— Prompt —
Your answer should contain only the lines from the top of the data below down through the one with "annunci escort lusso sassuolo (283, 1877)", transcribed exactly and without pictures; please include nothing more.

BEGIN

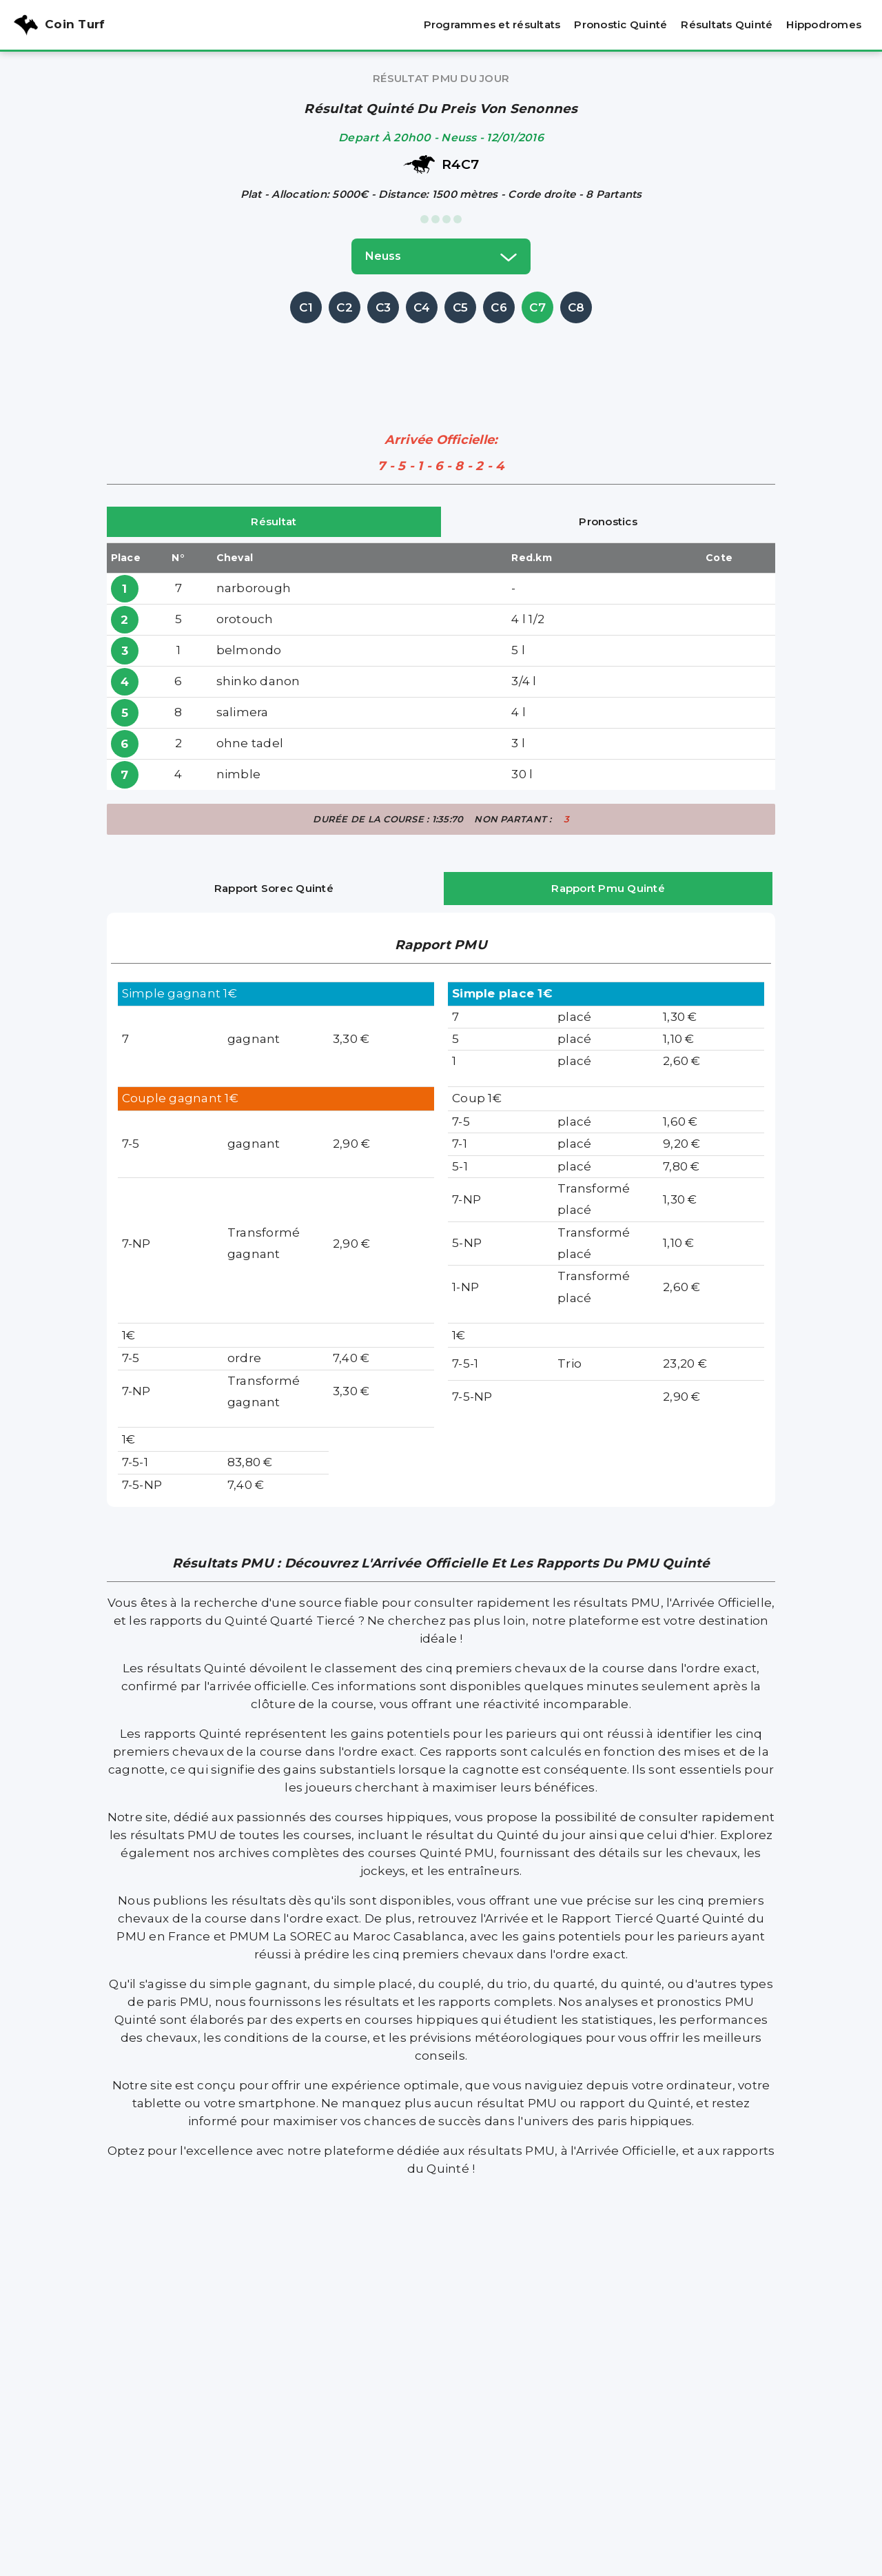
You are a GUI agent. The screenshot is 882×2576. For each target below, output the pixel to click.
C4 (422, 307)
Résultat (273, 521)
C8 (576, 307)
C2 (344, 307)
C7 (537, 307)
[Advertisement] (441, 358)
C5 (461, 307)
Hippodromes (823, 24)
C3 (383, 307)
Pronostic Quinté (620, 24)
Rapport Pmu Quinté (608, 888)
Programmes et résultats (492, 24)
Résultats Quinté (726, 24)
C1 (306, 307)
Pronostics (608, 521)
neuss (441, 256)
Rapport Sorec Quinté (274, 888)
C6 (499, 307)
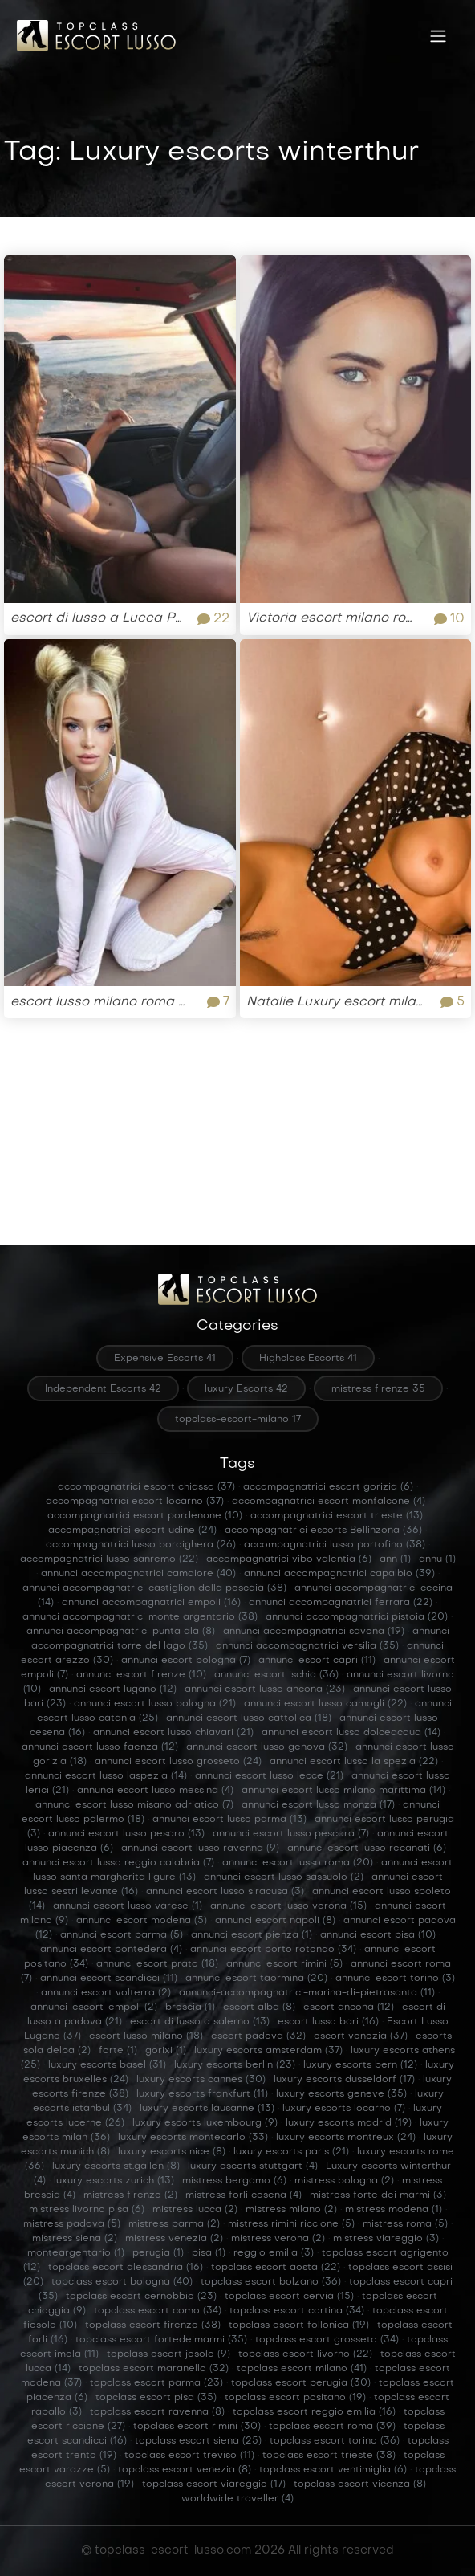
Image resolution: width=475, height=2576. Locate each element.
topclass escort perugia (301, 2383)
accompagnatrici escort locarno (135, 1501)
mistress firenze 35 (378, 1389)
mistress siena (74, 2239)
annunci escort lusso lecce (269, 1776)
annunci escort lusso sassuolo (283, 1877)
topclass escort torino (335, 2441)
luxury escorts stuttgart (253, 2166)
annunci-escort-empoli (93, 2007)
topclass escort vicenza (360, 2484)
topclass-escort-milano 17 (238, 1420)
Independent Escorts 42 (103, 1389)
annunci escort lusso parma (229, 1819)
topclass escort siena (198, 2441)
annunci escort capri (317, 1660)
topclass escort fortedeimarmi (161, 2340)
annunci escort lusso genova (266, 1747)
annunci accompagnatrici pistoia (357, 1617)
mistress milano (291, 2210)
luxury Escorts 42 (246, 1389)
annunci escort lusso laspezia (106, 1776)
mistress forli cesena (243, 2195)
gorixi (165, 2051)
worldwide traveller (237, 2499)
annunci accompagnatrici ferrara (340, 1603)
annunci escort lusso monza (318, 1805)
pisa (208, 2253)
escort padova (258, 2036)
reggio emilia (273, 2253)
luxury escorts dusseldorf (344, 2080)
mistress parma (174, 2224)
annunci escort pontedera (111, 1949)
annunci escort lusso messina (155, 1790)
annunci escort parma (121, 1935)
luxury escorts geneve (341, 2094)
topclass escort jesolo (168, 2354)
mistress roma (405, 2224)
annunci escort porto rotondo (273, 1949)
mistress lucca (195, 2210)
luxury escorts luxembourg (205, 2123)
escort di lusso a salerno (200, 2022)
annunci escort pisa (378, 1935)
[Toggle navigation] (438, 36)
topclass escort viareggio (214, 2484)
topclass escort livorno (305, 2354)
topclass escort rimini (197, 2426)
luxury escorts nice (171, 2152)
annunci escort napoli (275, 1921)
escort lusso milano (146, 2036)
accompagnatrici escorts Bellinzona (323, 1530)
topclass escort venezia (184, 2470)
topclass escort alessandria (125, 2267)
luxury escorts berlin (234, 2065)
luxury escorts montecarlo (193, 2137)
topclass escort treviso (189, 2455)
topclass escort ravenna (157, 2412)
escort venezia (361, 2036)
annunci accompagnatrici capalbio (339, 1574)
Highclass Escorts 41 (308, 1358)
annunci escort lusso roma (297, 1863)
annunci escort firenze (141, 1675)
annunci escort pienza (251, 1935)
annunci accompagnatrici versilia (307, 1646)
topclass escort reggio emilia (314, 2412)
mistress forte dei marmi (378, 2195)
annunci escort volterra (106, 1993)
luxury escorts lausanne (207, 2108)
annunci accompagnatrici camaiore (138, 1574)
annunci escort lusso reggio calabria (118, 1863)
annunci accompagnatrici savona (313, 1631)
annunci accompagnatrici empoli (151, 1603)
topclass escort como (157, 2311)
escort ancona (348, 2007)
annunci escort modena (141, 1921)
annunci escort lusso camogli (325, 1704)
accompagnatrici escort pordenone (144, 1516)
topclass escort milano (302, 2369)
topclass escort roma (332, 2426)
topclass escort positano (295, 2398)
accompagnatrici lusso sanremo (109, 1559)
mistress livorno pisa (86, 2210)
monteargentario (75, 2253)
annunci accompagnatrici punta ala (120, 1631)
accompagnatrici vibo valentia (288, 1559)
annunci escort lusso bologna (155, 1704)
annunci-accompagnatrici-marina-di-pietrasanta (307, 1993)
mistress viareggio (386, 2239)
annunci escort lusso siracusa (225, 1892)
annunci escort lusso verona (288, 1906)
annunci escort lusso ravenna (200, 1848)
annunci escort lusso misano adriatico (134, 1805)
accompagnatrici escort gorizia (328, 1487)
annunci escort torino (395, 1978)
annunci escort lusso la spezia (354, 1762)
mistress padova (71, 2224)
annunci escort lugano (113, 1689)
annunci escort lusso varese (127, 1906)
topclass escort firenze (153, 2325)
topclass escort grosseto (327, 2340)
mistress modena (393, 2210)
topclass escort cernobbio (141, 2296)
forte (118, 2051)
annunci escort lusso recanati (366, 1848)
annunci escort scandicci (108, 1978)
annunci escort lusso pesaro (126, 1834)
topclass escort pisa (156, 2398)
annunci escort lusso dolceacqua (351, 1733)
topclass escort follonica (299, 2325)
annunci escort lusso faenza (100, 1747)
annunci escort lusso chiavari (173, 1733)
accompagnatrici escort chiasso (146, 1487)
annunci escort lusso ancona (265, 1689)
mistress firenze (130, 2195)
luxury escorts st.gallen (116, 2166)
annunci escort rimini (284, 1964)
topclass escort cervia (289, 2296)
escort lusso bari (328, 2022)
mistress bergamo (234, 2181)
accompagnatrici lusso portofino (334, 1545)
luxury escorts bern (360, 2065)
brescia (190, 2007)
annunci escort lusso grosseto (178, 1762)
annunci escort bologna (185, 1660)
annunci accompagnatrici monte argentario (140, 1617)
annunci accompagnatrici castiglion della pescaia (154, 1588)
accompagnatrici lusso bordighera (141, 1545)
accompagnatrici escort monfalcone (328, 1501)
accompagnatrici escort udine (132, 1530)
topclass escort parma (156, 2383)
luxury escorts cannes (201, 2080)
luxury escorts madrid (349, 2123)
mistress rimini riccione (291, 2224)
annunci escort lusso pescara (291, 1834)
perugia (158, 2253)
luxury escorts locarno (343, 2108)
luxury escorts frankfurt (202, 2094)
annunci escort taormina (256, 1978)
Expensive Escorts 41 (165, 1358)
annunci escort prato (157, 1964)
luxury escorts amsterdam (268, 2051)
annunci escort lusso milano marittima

END

— Task output —
You are a GUI agent. The screenshot is 882×2576. For each target below, output the pixel to click.
C4 (422, 307)
Résultat (273, 521)
C8 (576, 307)
C2 (344, 307)
C7 (537, 307)
[Advertisement] (441, 358)
C5 (461, 307)
Hippodromes (823, 24)
C3 (383, 307)
Pronostic Quinté (620, 24)
Rapport Pmu Quinté (608, 888)
Programmes et résultats (492, 24)
Résultats Quinté (726, 24)
C1 (306, 307)
Pronostics (608, 521)
neuss (441, 256)
Rapport Sorec Quinté (274, 888)
C6 (499, 307)
Image resolution: width=475, height=2576. Locate each element.
topclass escort perugia (301, 2383)
accompagnatrici escort locarno (135, 1501)
mistress firenze 35 (378, 1389)
mistress siena (74, 2239)
annunci escort lusso lecce (269, 1776)
annunci escort lusso sassuolo (283, 1877)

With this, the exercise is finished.